What is required - What you return must be an exact copy of the lines in the listing below between the line holding "ANDREAS STIHL NV, Veurtstraat 117, 2870" and the line holding "me să confirmăm", inclusive, and nothing more.

Available records -
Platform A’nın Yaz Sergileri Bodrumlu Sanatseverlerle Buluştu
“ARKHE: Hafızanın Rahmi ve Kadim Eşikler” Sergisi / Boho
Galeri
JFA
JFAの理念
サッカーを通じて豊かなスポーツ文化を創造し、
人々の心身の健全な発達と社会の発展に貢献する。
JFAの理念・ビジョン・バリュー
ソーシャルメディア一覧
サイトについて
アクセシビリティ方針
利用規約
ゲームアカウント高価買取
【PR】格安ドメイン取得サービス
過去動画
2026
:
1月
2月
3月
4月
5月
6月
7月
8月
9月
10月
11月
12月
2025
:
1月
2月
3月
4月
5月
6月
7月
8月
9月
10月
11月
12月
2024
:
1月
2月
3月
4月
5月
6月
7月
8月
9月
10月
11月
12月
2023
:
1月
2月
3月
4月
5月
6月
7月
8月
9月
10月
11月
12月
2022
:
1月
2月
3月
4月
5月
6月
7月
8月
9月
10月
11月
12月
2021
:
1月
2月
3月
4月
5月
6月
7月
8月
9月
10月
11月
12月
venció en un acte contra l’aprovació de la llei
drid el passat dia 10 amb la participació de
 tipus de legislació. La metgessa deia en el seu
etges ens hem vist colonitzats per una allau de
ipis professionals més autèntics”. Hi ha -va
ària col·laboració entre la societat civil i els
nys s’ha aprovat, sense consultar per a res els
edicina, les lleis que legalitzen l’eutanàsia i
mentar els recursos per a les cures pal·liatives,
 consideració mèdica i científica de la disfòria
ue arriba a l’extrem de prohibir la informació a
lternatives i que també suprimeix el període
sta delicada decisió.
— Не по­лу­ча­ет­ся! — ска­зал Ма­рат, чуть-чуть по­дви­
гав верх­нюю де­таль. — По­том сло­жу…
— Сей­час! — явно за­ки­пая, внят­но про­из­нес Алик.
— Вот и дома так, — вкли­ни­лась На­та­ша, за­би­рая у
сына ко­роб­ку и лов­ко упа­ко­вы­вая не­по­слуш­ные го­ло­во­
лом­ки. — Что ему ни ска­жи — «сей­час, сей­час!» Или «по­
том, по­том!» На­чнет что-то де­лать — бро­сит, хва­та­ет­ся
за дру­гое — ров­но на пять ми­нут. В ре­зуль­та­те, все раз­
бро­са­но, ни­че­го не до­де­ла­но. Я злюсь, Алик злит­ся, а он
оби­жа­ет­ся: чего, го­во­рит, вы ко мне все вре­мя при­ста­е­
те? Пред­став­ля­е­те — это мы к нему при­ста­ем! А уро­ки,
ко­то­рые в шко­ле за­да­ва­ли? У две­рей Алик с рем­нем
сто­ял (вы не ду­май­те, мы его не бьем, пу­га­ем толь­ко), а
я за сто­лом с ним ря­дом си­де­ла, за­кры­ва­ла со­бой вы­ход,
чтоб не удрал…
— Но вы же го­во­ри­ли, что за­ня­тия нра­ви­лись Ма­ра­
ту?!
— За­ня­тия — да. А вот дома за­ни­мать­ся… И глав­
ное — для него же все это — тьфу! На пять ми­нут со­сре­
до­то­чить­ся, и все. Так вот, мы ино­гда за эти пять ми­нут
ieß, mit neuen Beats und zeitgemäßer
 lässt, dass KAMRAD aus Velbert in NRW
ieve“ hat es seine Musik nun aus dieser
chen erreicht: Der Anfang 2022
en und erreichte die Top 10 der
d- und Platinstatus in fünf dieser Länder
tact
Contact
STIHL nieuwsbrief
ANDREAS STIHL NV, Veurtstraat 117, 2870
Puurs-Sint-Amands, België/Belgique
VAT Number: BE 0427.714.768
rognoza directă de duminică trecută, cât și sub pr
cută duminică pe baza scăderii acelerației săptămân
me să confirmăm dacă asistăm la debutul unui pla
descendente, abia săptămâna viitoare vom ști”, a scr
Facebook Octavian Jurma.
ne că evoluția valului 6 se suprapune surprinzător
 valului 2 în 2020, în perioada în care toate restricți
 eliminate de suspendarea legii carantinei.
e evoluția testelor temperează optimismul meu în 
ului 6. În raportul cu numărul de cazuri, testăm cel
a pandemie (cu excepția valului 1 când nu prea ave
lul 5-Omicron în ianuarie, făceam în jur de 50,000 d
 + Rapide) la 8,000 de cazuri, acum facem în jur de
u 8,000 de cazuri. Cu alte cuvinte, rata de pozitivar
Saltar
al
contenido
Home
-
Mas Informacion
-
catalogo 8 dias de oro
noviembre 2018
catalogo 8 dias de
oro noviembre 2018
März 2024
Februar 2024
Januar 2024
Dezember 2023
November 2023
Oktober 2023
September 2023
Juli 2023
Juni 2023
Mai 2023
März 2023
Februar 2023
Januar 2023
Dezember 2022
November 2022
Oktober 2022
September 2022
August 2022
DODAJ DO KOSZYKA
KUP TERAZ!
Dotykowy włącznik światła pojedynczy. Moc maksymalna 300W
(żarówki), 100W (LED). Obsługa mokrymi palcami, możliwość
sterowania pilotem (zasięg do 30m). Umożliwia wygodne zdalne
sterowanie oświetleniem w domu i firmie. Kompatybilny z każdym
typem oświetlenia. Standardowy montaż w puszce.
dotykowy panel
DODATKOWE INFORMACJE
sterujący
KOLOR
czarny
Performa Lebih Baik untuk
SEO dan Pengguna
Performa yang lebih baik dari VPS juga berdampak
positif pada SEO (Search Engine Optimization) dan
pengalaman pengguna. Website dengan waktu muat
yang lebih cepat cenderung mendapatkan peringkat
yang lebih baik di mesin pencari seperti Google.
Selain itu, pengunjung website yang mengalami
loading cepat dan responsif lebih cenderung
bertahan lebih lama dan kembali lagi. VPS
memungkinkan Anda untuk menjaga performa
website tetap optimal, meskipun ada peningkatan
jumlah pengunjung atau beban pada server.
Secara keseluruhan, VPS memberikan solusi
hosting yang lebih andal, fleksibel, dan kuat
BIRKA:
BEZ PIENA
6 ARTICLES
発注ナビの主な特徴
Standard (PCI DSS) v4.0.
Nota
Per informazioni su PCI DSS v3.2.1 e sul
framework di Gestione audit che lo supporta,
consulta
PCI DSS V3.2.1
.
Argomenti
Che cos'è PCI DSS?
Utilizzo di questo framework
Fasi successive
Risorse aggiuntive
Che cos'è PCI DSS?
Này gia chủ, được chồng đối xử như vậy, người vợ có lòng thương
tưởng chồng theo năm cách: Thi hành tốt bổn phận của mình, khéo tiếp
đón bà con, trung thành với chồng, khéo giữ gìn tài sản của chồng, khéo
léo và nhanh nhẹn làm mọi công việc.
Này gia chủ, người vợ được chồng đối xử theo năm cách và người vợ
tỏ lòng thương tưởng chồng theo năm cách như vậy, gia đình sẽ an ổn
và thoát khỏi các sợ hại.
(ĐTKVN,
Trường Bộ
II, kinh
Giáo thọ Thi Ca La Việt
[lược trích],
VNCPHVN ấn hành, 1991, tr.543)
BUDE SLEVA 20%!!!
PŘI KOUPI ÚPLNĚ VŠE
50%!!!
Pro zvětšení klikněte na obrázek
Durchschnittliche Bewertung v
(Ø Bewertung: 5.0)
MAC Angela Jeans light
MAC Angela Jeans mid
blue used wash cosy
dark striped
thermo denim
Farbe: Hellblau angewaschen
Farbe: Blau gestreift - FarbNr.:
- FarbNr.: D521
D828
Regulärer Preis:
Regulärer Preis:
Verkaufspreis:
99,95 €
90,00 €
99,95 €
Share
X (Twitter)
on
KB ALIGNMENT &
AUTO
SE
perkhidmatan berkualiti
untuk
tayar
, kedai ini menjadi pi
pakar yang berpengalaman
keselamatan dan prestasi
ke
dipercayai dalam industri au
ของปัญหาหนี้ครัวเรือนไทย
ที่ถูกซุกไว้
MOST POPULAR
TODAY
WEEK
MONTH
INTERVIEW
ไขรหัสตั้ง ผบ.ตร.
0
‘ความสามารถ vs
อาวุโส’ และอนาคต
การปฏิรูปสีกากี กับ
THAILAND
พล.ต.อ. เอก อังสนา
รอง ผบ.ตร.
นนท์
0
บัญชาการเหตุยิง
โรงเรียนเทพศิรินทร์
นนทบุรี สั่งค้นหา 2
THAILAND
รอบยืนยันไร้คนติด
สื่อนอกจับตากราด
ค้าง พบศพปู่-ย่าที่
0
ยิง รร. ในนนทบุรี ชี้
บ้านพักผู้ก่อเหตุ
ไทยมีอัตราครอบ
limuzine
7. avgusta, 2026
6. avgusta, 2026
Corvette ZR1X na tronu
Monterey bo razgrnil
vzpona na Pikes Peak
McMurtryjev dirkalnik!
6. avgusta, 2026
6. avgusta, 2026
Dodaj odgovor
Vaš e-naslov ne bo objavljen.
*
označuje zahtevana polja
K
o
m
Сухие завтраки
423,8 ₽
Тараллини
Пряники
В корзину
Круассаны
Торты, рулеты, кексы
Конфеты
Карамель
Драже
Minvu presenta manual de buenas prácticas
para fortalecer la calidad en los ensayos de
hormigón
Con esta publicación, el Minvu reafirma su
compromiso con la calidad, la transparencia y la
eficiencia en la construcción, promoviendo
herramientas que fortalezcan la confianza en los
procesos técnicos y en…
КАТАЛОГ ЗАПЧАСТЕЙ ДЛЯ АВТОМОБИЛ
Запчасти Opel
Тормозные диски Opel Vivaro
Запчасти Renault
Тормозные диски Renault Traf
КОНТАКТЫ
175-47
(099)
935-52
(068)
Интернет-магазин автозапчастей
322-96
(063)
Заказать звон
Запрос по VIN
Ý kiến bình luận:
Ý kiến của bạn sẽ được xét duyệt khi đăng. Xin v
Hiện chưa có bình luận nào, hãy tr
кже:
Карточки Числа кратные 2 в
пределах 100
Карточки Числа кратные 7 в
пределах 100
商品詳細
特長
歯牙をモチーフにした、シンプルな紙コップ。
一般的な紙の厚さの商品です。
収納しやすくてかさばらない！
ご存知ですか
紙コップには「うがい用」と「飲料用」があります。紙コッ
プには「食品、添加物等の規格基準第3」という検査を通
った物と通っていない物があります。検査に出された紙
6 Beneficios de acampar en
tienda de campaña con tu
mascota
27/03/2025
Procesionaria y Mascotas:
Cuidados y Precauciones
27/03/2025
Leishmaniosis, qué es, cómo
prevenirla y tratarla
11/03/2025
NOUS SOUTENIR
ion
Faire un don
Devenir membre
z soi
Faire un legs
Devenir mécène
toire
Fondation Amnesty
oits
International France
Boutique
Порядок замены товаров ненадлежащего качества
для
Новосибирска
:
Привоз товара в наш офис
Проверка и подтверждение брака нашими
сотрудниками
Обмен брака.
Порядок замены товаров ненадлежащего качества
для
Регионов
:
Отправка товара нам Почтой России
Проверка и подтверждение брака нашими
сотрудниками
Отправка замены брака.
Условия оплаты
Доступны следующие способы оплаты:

Exercise solution -
ANDREAS STIHL NV, Veurtstraat 117, 2870
Puurs-Sint-Amands, België/Belgique
VAT Number: BE 0427.714.768
rognoza directă de duminică trecută, cât și sub pr
cută duminică pe baza scăderii acelerației săptămân
me să confirmăm dacă asistăm la debutul unui pla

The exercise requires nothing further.